A *run* is a series of consecutive points that are either all above or all below the regression curve. Another way of saying this is that a run is a consecutive series of points whose residuals are either all positive or all negative. After fitting a curve, Prism counts the actual number of runs and calculates the predicted number of runs (based on number of data points). The runs test compares these two values.

**Interpreting the P value from a runs test**

The P value answers this question:

If the data are randomly scattered above and below the curve, what is the probability of observing as few runs (or even fewer) than actually observed in this analysis?

If the runs test reports a low P value, conclude that the curve doesn't describe the data very well. The problem might be that some of the errors are not independent, that outliers are mucking up the fit, or that you picked the wrong model.
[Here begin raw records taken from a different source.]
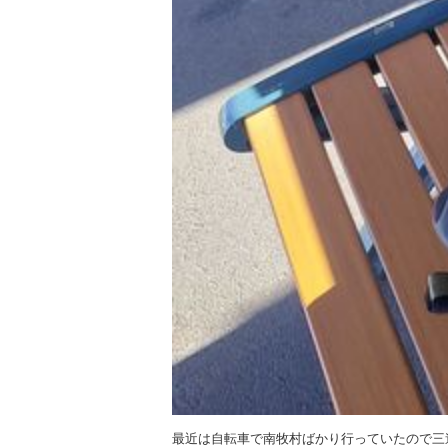
最近は自転車で南牧村ばかり行っていたので三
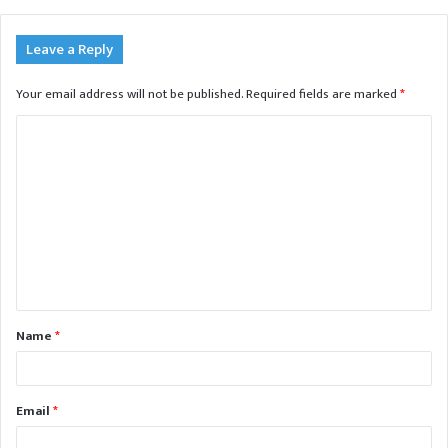
Leave a Reply
Your email address will not be published.
Required fields are marked
*
C
o
m
m
e
n
t
Name
*
*
Email
*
Note that the P value is one-tailed. If you observed more runs than expected, the P value will be higher than 0.50.

**Example**

When you look at the fit of the curve to the points, it doesn't look right. In fact, the curve is constrained to have a Hill slope of 1.0, but the data were simulated using a Hill slope of 0.7.

The runs test quantifies the problem. There are only 4 runs. With so many points, the chance of having four or fewer runs is only 0.0021 or 0.21%. With such a small P value, we conclude that the model fit to the data is incorrect -- that the data are following a different model.

The residual plot makes this more clear. Each residual is the distance of a point from the curve. A run is a consecutive series of points with residuals that are all positive or all negative. I color coded the residual plot to show the four groups of points defining the four runs. If the correct model had been chosen, you would expect the points to be less clustered together on the residual plot and therefore you'd expect more runs.

**How the runs test works**

If the data points are randomly distributed above and below the regression curve, it is possible to calculate the expected number of runs. If there are Na points above the curve and Nb points below the curve, the number of runs you expect to see equals [(2NaNb)/(Na+Nb)]+1.

The P value is computed from the number of runs and the number of points. The details of the calculation are shown in Wikipedia, and on the top of this page from SAS.